The story of Tasmania’s war is not part of the state’s
ever-changing tourist brand. It is the one truth that can never be
uttered – the source of an ancestral curse. There is a terrible history
lurking beneath the surface of the island’s placid lakes. It stalks the
shadows of each rainforest glade and casts a disquieting hue across the
lurid vistas of wilderness upon which our fame is built.
Tasmania’s
history is one of shameless deception that outraged even the citizens
of the day. When the war was won a veil was drawn and a chapter closed.
Saint and sinner could join in sombre lament. With inevitable necessity
the Native threat had been banished.
To live in Tasmania today
is to exist in the eye of a quiet, relentless storm. The island,
politically and aesthetically, is a quintessential green. It is a
destination of choice for Australians seeking an escape from the clutter
of urban life. The cleanest of air and mildest of climates bestows on
its small population a gourmet life; where fine wine and culinary
delights accompany a thriving culture of literary and visual arts. These
reassure both visitor and resident alike that, of all the places in the
world,We open source luggagetag system that was developed with the goal of providing at least room-level accuracy. this must be closest to heaven.
Within
a year of the first European settlement the die had been cast and the
fledgling colony took its first confused steps toward conflict with the
Tasmanian Aboriginal nations whose land it was to over-run.The Optimal cableties.moxietoday.com/
Solution for Hospitals. On 3 May 1804, the British at Risdon Cove had
their first encounter with a large group of Aborigines. According to
Henry Reynolds, the group, which included women and children, was
“probably on a hunting expedition”. Frightened soldiers (some say drunk)

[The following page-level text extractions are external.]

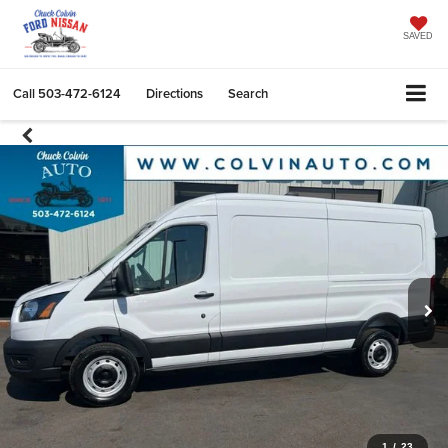
SAVED
Call
503-472-6124
Directions
Search
1
/
23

fired on them in the commanding officer’s absence. Estimates made at
the time of the carnage ranged as high as 50 killed.
In the
coming decades, as the number of livestock grew, settlers demanded more
land; inevitably increasing the number of destructive encounters with
Aboriginal tribes. This culminated in Governor George Arthur issuing a
series of proclamations placing the colony under martial law and calling
for Aborigines to be expelled by force from the settled districts “by
whatever means a severe and inevitable necessity may dictate”. James
Boyce argues that the popular interpretation and overall effect of these
proclamations was to provide legal immunity and state sanction for the
killing of Aborigines wherever they could be found. The resulting
slaughter became known as the Black War.
The thought of an
ethnic cleansing in Tasmania fatally challenges the notion of an
“Australia fair”. This might be Tasmania’s darkest secret, but it is
also the least-kept. Raphael Lemkin, the Jewish scholar who first coined
the term “genocide” in 1943, referred to Tasmania as a textbook
example. The subject remains a disputed one. Henry Reynolds has long
held that the term should not be applied in Tasmania.
Yet, the
tolerance of active killing, forced exile and permanent detention are
all consequences of Tasmanian policies between 1828 and 1864. The last
detention facility at Oyster Cove was only abandoned when its
inhabitants, left to die in miserable conditions, had reduced to a
single old woman. Benjamin Madley, from Yale University’s Genocide
Studies Program, concluded an exhaustive 2008 study thus, “Tasmania
under British rule was clearly a site of genocide”.
Despite
voluminous colonial documents and a wealth of visual records from the
time, the Black War remains absent from Australian national remembrance.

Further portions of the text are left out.